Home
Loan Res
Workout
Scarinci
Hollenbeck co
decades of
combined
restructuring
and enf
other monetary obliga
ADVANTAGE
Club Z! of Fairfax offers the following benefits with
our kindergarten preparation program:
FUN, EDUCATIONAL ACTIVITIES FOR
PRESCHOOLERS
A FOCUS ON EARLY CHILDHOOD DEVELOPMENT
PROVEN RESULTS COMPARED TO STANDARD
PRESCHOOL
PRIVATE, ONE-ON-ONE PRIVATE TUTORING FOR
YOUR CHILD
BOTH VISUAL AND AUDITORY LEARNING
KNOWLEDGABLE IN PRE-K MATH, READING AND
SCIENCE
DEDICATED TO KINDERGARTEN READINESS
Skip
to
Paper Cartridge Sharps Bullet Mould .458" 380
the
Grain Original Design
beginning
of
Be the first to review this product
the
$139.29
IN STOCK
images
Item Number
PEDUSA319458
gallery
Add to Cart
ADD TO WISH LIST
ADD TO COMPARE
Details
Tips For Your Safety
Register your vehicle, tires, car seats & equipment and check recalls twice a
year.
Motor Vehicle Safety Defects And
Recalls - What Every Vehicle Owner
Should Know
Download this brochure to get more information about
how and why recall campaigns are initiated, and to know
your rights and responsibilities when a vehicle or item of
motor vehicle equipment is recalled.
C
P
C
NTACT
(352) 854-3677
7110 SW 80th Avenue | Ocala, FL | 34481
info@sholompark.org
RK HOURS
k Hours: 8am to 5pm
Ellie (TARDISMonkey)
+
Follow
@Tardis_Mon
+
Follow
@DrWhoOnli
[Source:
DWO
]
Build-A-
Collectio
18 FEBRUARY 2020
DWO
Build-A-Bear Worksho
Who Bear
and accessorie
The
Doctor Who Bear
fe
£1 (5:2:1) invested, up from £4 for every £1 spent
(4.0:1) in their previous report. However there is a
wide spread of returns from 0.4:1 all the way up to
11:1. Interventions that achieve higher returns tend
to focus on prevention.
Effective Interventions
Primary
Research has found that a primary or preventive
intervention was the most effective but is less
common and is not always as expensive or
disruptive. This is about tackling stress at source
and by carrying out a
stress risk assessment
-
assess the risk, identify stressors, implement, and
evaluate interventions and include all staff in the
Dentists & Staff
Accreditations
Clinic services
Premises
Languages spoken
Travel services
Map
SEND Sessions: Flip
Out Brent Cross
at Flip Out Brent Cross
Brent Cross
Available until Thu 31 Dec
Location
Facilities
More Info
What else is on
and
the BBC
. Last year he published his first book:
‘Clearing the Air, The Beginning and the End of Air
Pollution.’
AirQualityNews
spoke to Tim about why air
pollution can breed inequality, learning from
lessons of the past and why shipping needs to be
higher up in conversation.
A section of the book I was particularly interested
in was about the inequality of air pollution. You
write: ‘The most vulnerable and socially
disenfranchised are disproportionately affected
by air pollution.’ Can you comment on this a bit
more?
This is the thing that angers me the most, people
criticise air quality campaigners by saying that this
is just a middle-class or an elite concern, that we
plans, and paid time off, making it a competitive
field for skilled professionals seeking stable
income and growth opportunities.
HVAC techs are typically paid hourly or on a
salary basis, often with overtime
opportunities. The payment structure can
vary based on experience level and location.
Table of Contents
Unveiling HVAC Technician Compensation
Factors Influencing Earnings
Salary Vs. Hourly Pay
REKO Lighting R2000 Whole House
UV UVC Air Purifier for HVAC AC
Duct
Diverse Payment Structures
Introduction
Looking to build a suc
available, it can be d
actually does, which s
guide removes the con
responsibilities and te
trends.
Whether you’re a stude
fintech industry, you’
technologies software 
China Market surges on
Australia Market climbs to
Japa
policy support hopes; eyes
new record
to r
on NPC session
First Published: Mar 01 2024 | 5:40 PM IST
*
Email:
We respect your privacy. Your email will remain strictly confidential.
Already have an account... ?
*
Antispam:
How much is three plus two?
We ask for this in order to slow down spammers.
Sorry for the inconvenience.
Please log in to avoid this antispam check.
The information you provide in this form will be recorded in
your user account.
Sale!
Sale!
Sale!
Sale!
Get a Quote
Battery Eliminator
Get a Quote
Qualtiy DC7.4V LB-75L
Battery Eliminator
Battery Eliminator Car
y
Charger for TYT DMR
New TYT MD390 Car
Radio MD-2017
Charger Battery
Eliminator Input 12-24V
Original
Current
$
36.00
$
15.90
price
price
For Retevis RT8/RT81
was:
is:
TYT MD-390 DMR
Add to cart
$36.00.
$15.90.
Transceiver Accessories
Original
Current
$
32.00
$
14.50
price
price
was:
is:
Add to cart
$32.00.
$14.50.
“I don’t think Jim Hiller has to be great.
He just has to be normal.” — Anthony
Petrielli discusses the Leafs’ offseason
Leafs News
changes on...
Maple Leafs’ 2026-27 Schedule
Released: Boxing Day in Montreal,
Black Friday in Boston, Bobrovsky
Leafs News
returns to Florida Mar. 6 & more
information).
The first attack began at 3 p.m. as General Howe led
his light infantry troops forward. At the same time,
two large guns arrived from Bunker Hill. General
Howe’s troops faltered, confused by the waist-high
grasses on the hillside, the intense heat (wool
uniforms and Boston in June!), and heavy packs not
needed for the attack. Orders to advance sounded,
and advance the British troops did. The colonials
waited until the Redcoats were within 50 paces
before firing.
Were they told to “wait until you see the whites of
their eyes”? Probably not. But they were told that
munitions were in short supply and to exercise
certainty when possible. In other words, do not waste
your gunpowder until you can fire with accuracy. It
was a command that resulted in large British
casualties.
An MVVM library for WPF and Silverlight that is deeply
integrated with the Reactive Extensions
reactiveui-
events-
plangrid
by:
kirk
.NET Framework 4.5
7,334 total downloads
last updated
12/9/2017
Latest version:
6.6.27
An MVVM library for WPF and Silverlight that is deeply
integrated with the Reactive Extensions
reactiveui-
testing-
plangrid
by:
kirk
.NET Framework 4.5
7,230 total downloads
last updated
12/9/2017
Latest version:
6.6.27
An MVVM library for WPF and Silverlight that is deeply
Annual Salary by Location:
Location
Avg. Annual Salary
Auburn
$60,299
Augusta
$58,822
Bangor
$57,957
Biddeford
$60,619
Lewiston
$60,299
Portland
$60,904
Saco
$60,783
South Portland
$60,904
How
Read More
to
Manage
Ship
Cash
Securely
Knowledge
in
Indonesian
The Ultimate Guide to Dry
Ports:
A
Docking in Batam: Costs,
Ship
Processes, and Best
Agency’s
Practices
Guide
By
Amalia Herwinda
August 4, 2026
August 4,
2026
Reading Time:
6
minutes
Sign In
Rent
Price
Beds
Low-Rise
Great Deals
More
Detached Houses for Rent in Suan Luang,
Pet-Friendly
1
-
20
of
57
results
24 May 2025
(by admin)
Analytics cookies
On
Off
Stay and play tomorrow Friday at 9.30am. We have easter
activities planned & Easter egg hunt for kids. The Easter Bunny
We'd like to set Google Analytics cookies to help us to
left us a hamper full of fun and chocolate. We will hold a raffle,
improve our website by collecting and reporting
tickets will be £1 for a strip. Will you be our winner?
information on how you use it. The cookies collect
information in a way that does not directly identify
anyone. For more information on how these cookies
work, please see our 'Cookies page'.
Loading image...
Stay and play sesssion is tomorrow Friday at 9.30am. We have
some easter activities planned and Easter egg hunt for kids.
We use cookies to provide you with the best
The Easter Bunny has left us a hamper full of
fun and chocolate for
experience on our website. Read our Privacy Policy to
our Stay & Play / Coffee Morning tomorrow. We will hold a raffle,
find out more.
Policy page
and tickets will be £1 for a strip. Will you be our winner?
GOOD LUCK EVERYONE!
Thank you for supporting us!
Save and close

§

- Aim of the task -
Scan the data for lines containing "inequality" and copy all of them.

- Your response -
pollution can breed inequality, learning from
in was about the inequality of air pollution. You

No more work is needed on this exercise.